Thursday, July 21, 2011

Proust Aims for Closer Social Network

A new social network, called "Proust," aims to pick up where Facebook leave off, creating intimacy between families and friends to share and preserve memories.Barry Diller's New York-based media company IAC launched the free social site, named after the 19th-century French novelist and inspired by the popular Proust Questionnaire. Users document and group their life experiences through chapters, which can be viewed as a localized map or a timeline of milestones.
The site asks more than a thousand questions to help provoke the memories, asking about one's most memorable birthday, first kiss, most beautiful place visited, among others.
"On the social Web today we share trivial stuff, but why not go deeper, especially with people you're closer to?" asks Tom Cortese, Proust's chief executive.
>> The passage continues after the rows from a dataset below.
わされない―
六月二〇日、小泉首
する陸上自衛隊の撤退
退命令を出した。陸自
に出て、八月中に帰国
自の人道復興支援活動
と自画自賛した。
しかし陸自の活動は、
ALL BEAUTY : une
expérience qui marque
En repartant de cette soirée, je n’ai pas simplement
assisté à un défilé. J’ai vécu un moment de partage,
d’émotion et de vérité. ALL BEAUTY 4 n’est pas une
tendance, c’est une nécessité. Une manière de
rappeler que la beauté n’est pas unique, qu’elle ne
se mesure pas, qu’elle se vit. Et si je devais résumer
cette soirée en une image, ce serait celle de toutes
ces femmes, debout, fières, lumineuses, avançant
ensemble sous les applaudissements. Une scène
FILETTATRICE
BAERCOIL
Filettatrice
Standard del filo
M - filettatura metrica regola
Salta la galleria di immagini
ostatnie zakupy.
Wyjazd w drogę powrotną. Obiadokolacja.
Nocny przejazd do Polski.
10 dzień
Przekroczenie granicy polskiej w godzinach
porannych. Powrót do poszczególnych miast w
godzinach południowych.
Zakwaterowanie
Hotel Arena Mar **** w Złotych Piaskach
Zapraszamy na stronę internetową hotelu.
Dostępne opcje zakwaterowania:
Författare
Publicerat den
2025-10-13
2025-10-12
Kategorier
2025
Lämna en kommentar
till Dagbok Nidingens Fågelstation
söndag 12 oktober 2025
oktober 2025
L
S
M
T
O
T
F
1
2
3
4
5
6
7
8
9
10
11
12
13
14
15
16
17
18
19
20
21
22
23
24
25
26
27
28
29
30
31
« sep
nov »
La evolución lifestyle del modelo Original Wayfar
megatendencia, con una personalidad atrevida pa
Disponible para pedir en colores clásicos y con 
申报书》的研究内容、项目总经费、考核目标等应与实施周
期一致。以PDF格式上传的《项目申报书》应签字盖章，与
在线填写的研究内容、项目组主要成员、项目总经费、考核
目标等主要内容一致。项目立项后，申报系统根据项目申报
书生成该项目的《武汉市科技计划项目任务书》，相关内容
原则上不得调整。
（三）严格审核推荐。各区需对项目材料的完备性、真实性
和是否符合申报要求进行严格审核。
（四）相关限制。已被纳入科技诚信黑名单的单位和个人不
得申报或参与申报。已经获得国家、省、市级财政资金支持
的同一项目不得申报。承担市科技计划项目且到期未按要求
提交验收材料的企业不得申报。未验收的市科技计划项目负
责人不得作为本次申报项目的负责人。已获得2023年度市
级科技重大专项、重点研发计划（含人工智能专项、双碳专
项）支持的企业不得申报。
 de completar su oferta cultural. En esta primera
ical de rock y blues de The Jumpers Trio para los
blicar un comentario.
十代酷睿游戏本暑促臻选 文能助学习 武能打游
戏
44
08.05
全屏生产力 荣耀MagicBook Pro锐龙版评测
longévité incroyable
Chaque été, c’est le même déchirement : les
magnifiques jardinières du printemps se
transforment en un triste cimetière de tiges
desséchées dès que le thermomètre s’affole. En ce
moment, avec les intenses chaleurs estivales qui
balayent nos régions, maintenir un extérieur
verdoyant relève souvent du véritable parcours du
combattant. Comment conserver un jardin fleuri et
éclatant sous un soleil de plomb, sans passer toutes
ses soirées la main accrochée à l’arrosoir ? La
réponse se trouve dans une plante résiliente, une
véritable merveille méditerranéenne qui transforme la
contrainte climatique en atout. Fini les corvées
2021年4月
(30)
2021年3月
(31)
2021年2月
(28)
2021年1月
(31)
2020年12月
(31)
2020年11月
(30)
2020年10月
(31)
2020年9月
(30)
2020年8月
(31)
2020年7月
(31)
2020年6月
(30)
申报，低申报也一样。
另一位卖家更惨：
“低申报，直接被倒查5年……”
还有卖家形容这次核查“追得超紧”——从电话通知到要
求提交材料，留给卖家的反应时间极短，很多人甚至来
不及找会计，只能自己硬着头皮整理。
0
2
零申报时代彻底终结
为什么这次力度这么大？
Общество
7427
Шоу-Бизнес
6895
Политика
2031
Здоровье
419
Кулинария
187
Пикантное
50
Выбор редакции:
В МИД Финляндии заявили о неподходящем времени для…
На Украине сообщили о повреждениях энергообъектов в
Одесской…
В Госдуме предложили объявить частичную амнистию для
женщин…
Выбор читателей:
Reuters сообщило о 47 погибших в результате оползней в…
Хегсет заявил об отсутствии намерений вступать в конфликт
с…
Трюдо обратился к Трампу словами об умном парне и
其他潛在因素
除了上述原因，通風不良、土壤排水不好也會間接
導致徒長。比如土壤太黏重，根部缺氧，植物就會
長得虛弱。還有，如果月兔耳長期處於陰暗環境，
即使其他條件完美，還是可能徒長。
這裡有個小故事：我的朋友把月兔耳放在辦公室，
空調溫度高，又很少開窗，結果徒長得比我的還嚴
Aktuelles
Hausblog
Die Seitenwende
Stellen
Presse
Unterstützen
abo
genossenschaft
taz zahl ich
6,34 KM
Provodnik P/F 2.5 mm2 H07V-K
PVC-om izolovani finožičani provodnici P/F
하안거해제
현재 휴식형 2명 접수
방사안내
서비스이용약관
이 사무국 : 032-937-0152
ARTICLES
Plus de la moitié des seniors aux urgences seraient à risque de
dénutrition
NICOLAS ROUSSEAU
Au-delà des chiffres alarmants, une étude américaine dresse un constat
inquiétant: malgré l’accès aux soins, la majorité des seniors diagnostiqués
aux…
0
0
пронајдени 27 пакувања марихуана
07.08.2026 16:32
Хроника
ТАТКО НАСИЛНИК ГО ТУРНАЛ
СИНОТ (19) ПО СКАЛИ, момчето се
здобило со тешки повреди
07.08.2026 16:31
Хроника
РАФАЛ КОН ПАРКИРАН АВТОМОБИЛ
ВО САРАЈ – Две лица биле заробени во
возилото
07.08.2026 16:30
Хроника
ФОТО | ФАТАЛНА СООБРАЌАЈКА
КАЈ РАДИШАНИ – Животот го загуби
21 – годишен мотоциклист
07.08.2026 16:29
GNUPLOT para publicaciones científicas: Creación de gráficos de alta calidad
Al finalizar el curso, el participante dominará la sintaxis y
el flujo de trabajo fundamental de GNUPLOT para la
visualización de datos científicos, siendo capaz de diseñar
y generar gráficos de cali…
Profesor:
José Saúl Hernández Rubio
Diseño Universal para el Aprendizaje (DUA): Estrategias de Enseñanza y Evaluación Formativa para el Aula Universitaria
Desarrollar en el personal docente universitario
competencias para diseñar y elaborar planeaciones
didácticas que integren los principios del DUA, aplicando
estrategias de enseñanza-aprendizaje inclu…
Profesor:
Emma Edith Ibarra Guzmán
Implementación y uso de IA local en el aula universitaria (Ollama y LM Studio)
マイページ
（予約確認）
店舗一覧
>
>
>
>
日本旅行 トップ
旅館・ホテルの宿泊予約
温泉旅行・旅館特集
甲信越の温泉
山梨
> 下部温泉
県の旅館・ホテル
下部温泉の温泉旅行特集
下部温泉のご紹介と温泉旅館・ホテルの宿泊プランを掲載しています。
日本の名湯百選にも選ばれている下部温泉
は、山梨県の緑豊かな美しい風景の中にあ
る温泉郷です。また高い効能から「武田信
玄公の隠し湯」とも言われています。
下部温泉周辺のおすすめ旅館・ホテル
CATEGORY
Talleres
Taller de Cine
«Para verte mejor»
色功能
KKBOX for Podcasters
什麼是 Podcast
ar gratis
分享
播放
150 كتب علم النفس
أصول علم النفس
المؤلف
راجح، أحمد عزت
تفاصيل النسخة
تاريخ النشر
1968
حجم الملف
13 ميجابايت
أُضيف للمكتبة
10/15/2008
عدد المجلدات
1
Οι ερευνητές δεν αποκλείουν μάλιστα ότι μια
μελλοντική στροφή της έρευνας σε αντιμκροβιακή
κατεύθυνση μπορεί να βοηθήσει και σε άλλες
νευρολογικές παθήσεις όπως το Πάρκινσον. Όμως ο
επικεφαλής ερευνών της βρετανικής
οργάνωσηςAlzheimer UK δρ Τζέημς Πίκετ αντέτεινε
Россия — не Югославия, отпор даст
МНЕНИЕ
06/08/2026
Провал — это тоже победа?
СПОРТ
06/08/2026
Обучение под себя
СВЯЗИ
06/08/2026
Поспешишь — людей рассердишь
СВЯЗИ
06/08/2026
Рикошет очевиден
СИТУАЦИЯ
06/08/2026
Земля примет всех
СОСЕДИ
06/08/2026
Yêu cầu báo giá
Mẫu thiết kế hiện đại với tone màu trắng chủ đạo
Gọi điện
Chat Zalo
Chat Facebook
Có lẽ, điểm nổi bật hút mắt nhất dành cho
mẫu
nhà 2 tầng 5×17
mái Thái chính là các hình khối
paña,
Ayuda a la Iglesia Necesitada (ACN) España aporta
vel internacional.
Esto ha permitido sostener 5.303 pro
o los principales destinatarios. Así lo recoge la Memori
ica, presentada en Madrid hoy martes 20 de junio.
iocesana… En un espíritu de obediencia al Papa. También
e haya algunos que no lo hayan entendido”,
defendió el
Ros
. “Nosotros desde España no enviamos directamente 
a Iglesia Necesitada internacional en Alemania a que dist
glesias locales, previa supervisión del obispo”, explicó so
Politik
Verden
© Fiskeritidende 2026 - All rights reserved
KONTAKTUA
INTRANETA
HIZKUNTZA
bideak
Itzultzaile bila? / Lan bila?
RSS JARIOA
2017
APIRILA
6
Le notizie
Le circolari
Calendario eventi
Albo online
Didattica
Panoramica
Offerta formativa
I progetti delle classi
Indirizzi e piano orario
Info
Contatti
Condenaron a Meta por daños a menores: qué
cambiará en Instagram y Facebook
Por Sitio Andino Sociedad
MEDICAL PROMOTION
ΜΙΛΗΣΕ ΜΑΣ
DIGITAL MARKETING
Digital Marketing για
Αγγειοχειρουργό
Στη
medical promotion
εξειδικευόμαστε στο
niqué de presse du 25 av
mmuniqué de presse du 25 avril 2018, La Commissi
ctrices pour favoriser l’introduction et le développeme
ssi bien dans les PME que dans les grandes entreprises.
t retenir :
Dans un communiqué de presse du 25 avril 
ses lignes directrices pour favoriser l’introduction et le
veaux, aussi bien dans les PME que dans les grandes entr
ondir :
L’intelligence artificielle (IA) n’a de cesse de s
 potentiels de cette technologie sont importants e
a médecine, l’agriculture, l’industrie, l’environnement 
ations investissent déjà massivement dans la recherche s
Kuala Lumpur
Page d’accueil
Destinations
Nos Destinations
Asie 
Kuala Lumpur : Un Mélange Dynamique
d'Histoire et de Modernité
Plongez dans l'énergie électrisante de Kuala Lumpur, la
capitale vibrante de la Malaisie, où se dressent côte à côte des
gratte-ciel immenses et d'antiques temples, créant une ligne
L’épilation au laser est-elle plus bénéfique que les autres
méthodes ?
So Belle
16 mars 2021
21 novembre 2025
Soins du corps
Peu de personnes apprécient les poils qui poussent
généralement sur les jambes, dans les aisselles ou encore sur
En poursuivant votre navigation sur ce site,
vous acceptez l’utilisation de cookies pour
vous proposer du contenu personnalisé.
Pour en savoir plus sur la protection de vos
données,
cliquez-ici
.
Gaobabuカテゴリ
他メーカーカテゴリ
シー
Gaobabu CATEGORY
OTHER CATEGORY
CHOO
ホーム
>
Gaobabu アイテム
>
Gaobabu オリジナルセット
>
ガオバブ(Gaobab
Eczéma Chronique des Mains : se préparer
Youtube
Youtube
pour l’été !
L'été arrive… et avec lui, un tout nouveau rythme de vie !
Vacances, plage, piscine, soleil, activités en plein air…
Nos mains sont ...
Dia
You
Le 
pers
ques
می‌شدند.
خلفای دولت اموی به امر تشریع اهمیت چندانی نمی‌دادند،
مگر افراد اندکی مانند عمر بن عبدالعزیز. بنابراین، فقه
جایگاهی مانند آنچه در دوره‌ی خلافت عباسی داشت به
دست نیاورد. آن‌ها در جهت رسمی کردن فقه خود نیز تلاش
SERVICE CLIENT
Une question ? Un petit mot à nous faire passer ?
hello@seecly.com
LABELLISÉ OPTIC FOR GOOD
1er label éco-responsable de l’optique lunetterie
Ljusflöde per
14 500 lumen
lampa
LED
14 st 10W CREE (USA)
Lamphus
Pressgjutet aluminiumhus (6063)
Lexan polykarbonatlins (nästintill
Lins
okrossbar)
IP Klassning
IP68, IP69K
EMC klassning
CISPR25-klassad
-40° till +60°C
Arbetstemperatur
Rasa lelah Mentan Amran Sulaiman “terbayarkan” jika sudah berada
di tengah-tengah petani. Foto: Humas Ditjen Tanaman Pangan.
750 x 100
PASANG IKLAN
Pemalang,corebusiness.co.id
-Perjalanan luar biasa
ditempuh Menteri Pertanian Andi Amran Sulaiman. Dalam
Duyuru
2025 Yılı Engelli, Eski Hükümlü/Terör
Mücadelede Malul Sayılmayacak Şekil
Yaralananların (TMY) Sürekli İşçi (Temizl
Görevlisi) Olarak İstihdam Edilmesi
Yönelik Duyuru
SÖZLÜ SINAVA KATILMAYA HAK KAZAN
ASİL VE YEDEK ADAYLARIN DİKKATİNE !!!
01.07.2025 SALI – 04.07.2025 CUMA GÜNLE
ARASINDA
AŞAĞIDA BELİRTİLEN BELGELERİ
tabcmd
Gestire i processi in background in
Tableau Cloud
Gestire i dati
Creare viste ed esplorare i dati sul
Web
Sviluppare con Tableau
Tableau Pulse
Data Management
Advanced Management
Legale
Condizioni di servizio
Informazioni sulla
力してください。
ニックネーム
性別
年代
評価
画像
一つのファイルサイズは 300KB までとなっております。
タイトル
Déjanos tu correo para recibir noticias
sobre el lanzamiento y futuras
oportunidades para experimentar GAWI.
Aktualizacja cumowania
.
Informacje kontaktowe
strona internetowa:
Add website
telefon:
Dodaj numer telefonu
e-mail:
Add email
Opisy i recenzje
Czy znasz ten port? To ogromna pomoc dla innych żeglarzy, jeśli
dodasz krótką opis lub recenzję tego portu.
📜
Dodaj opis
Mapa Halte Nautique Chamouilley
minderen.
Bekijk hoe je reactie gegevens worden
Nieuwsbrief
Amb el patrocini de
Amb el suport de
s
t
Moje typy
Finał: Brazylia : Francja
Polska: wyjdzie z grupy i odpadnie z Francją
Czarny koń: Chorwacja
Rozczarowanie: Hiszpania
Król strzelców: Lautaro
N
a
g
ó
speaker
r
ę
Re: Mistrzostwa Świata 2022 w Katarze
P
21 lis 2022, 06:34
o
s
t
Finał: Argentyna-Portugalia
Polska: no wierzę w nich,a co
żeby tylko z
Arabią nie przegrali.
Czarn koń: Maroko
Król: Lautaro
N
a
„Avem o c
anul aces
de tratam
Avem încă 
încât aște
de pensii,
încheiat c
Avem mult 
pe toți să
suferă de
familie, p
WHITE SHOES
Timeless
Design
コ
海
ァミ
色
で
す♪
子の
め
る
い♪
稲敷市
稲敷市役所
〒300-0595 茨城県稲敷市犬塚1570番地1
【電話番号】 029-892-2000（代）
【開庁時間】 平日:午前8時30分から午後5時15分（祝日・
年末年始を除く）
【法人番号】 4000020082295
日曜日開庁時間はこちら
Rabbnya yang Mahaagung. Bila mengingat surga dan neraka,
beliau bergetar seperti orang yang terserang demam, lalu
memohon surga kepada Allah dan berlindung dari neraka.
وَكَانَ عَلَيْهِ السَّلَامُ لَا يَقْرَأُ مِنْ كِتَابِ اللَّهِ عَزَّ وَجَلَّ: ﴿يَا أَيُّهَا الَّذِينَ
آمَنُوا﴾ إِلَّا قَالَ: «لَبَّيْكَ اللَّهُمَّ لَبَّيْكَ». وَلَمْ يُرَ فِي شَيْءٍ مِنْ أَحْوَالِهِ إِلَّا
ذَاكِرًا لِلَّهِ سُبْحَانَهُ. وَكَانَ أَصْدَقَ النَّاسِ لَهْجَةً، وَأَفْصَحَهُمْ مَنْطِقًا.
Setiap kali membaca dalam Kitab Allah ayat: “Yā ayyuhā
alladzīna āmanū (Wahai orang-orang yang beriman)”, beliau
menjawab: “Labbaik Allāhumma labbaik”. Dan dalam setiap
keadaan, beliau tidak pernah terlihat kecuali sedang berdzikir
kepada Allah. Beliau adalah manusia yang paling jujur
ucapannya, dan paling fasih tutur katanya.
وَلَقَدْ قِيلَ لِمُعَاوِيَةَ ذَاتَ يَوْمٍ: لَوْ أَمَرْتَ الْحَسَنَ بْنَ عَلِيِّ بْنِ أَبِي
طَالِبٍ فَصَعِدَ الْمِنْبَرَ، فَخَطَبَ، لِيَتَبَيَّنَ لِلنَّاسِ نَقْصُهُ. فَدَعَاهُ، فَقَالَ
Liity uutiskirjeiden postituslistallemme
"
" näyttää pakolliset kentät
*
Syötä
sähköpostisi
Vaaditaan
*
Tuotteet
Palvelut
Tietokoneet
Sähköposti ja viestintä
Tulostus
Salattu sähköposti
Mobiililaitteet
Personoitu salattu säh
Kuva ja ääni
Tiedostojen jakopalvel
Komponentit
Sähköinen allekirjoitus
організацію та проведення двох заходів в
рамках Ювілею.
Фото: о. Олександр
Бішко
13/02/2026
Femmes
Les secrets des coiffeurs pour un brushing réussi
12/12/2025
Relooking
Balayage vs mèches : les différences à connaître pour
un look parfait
The memory prompts are meant as "a way to actually help you tell your story."
Proust is just the latest in a still-growing crop of social networking sites that seek to differentiate themselves from Facebook. Color, a proximity-based network that launched a few months ago, connects users automatically to others, even strangers, nearby, allowing participants at a birthday party, for example, to instantly share photos.
The rise of social media has helped connect new or long-lost friends in ways previously unimaginable, and helped people sustain their connections, even after moving on from college or a job. But competing sites mean overlapping and redundant information, not to mention extra time updating one's online identities.
Proust aims to go beyond ephemera, however. The site plans to provide users the option of buying an e-book or physical copy of their own digital scrapbook. In fact, because it currently operates free and without advertising, that's a key part of how Proust intends to make money.